(RECORDS SUPPLIED)
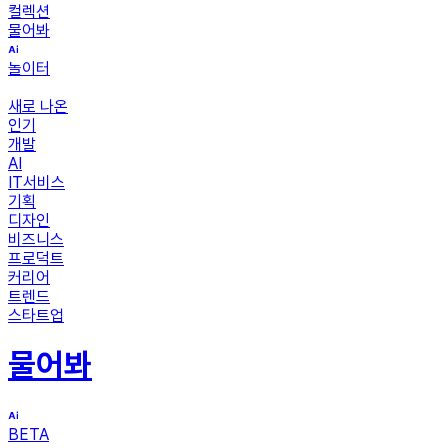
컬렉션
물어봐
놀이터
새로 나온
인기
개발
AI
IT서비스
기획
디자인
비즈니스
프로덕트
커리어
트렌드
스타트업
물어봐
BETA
--
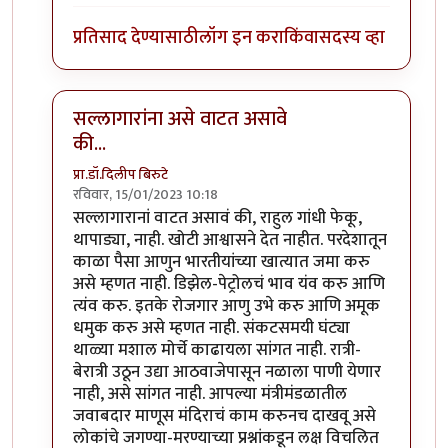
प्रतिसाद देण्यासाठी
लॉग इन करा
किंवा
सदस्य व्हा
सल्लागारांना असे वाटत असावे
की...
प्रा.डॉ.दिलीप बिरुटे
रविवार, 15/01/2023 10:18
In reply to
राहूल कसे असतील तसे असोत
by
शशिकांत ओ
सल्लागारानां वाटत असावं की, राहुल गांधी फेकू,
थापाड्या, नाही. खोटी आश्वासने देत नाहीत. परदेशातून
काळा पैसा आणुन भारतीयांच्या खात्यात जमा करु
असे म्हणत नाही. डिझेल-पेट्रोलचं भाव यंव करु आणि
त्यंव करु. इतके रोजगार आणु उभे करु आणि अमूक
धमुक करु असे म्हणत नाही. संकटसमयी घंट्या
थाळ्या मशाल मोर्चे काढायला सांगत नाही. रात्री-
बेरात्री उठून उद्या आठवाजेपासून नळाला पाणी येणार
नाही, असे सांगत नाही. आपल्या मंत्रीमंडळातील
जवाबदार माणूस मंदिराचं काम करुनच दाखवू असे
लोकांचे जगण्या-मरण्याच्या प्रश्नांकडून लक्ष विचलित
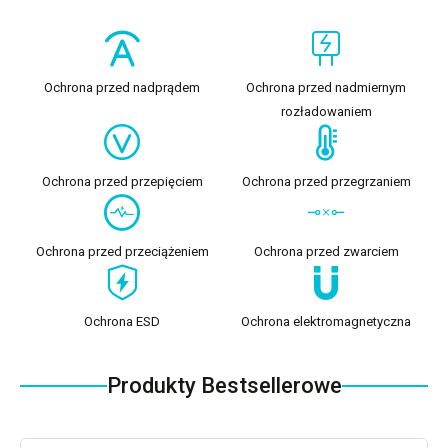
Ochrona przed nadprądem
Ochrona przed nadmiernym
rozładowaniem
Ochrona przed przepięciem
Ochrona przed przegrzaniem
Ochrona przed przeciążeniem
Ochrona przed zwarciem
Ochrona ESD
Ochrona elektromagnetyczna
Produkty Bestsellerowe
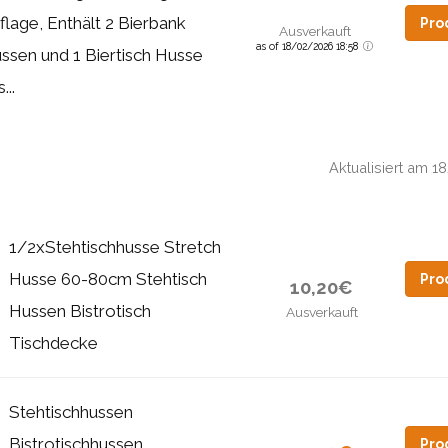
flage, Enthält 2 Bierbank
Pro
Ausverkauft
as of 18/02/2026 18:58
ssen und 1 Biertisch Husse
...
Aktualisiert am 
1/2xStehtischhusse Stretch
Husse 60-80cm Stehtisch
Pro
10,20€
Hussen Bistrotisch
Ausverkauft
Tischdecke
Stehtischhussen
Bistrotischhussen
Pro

(YOUR TASK) The number of lines above where the word "przed" occurs, and only that number, is the answer.

(ANSWER TO THIS PROBLEM) 6